Alejandro Aravena has been named as the winner of the 2016 Pritzker Prize, ahead of curating this year’s Venice Architecture Biennale with the theme “Reporting from the Front”. Highlighting his dedication to improve urban environments and to address the global housing crisis, the Pritzker Prize jury praised the way in which the Chilean architect has “risen to the demands of practicing architecture as an artful endeavor, as well as meeting today’s social and economic challenges.” Aravena is the 41st Pritzker Prize laureate and the first Chilean to receive the award.
At 48 years of age, Aravena has a large portfolio of private, public and educational projects in Chile, the USA, Mexico, China and Switzerland. But perhaps more notably, through his “Do Tank” firm ELEMENTAL he has managed to build 2,500 units of social housing, engaging in the public housing policies of governments where he works and taking an opportunistic approach to market forces to generate a powerful impact on lower-income communities.
“Alejandro Aravena epitomizes the revival of a more socially engaged architect, especially in his long-term commitment to tackling the global housing crisis and fighting for a better urban environment for all,” explained the Jury in their citation. “He has a deep understanding of both architecture and civil society, as is reflected in his writing, his activism and his designs. The role of the architect is now being challenged to serve greater social and humanitarian needs, and Alejandro Aravena has clearly, generously and fully responded to this challenge.”

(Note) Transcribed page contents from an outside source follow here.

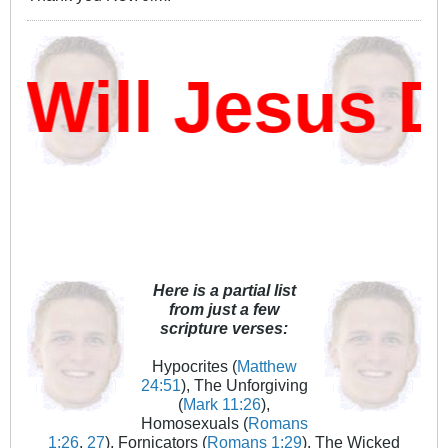
ill Jesus Da
Here is a partial list
from just a few
scripture verses:
Hypocrites (
Matthew
24:51
), The Unforgiving
(
Mark 11:26
),
Homosexuals (
Romans
1:26
,
27
), Fornicators (
Romans 1:29
), The Wicked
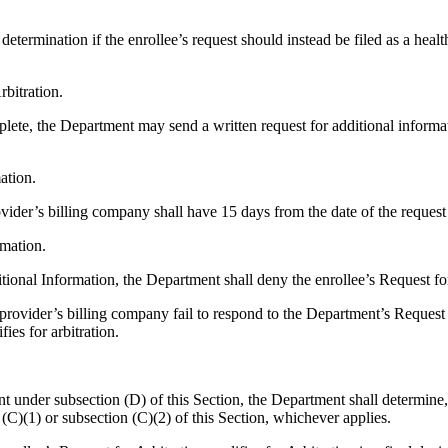
determination if the enrollee’s request should instead be filed as a hea
rbitration.
lete, the Department may send a written request for additional informatio
ation.
provider’s billing company shall have 15 days from the date of the reque
rmation.
itional Information, the Department shall deny the enrollee’s Request for
are provider’s billing company fail to respond to the Department’s Request
ies for arbitration.
t under subsection (D) of this Section, the Department shall determine,
 (C)(1) or subsection (C)(2) of this Section, whichever applies.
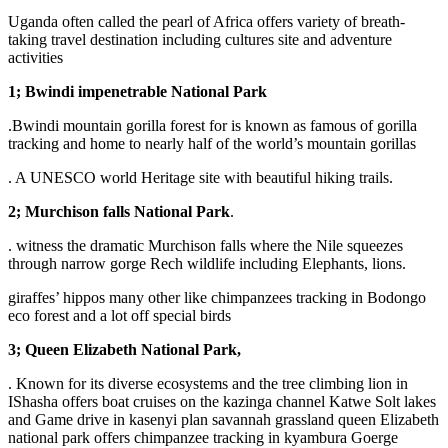
Uganda often called the pearl of Africa offers variety of breath-
taking travel destination including cultures site and adventure
activities
1; Bwindi impenetrable National Park
.Bwindi mountain gorilla forest for is known as famous of gorilla
tracking and home to nearly half of the world’s mountain gorillas
. A UNESCO world Heritage site with beautiful hiking trails.
2; Murchison falls National Park
.
. witness the dramatic Murchison falls where the Nile squeezes
through narrow gorge Rech wildlife including Elephants, lions.
giraffes’ hippos many other like chimpanzees tracking in Bodongo
eco forest and a lot off special birds
3; Queen Elizabeth National Park,
. Known for its diverse ecosystems and the tree climbing lion in
IShasha offers boat cruises on the kazinga channel Katwe Solt lakes
and Game drive in kasenyi plan savannah grassland queen Elizabeth
national park offers chimpanzee tracking in kyambura Goerge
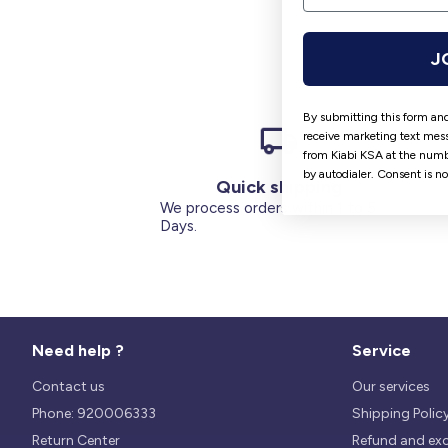
J
By submitting this form and
receive marketing text mess
from Kiabi KSA at the numb
by autodialer. Consent is n
Quick shipping
We process orders within 1 to 5
Days.
Need help ?
Service
Contact us
Our services
Phone: 920006333
Shipping Polic
Return Center
Refund and ex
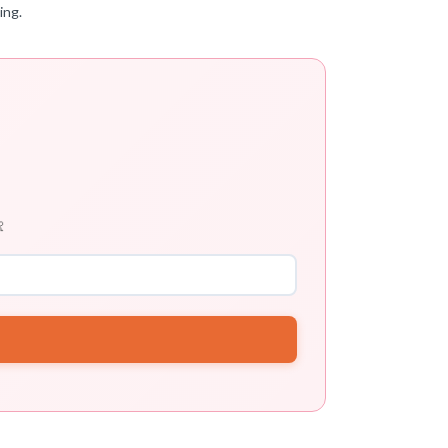
ing.
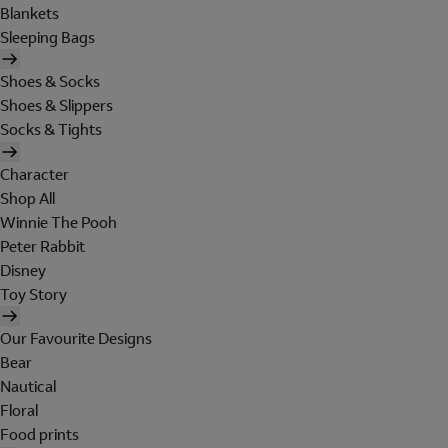
Blankets
Sleeping Bags
Shoes & Socks
Shoes & Slippers
Socks & Tights
Character
Shop All
Winnie The Pooh
Peter Rabbit
Disney
Toy Story
Our Favourite Designs
Bear
Nautical
Floral
Food prints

After awarding Shigeru Ban in 2014, Frei Otto in 2015 and now Alejandro Aravena in 2016, the Pritzker Prize has recently shown a tendency to recognize architects who have gone beyond the traditional boundaries of the architectural discipline; architects who are capable of wielding influence to generate solutions to the most urgent problems of society.
“The ELEMENTAL team participates in every phase of the complex process of providing dwellings for the underserved: engaging with politicians, lawyers, researchers, residents, local authorities, and builders, in order to obtain the best possible results for the benefit of the residents and society… This inventive approach enlarges the traditional scope of the architect and transforms the professional into a universal figure with the aim of finding a truly collective solution for the built environment,” explained the Jury.
“The Pritzker Prize has now rewarded an architect who, convinced of the power of good architecture, highlights the importance of architects themselves. Aravena is helping to challenge an established view of architecture; for him, an architect is much more than someone who simply reacts to a client’s desires with functional designs. In his own words, he is able to “intensify what is available instead of complaining about what is missing… to understand what design tools are needed to subvert the forces that privilege individual gain over collective benefit.
This seems to offer the inspiration and momentum architects need to take up the responsibility that once we left to others. Again quoting the new 2016 Pritzker Laureate, it is a unique opportunity to show that “architecture can introduce a broader notion of gain: design as added value instead of an extra cost; architecture as a shortcut towards equality”.